AIM OF THE TASK
Omit the pictures and copy the entries exactly.
╔══
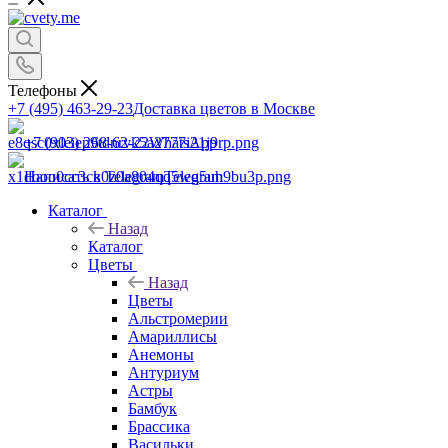
Телефоны
+7 (495) 463-29-23
Доставка цветов в Москве
+7 (903) 268-62-22
WhatsApp
Написать в Telegram
Telegram
Каталог
Назад
Каталог
Цветы
Назад
Цветы
Альстромерии
Амариллисы
Анемоны
Антуриум
Астры
Бамбук
Брассика
Васильки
╚══
ANSWER SECTION
Телефоны
+7 (495) 463-29-23
Доставка цветов в Москве
+7 (903) 268-62-22
WhatsApp
Написать в Telegram
Telegram
Каталог
Назад
Каталог
Цветы
Назад
Цветы
Альстромерии
Амариллисы
Анемоны
Антуриум
Астры
Бамбук
Брассика
Васильки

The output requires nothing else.